| Exercise directions |
What appears from the first line of the records below through the line containing "ценам пятизвездочного отеля." must be reproduced verbatim.
-- Listed entries follows --
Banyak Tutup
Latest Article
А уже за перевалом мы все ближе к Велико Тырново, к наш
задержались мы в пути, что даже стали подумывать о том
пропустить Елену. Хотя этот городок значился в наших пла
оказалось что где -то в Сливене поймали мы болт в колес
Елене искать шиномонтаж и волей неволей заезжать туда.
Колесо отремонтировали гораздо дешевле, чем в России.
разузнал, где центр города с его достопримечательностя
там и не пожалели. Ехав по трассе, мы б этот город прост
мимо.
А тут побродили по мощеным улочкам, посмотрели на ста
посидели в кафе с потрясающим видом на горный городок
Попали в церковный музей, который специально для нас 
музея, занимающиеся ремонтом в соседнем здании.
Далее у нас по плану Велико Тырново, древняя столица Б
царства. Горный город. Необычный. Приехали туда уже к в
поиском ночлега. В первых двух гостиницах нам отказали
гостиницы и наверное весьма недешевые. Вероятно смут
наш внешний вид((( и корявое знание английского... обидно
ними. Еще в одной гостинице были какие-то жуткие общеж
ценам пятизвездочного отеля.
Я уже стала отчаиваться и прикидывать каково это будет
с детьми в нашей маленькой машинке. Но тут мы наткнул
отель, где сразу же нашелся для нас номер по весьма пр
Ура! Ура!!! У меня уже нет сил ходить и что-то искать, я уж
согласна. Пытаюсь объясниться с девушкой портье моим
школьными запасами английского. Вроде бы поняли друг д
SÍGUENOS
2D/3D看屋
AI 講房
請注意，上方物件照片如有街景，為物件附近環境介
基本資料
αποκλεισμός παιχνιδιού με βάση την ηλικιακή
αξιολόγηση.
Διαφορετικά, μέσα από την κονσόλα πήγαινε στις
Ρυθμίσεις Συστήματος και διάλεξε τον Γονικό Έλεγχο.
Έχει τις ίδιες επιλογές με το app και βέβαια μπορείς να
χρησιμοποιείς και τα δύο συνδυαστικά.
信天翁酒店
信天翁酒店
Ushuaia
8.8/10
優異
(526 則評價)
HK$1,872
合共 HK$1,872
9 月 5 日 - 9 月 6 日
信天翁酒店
-- Listed entries concluded --
| Response to the exercise |
Banyak Tutup
Latest Article
А уже за перевалом мы все ближе к Велико Тырново, к наш
задержались мы в пути, что даже стали подумывать о том
пропустить Елену. Хотя этот городок значился в наших пла
оказалось что где -то в Сливене поймали мы болт в колес
Елене искать шиномонтаж и волей неволей заезжать туда.
Колесо отремонтировали гораздо дешевле, чем в России.
разузнал, где центр города с его достопримечательностя
там и не пожалели. Ехав по трассе, мы б этот город прост
мимо.
А тут побродили по мощеным улочкам, посмотрели на ста
посидели в кафе с потрясающим видом на горный городок
Попали в церковный музей, который специально для нас 
музея, занимающиеся ремонтом в соседнем здании.
Далее у нас по плану Велико Тырново, древняя столица Б
царства. Горный город. Необычный. Приехали туда уже к в
поиском ночлега. В первых двух гостиницах нам отказали
гостиницы и наверное весьма недешевые. Вероятно смут
наш внешний вид((( и корявое знание английского... обидно
ними. Еще в одной гостинице были какие-то жуткие общеж
ценам пятизвездочного отеля.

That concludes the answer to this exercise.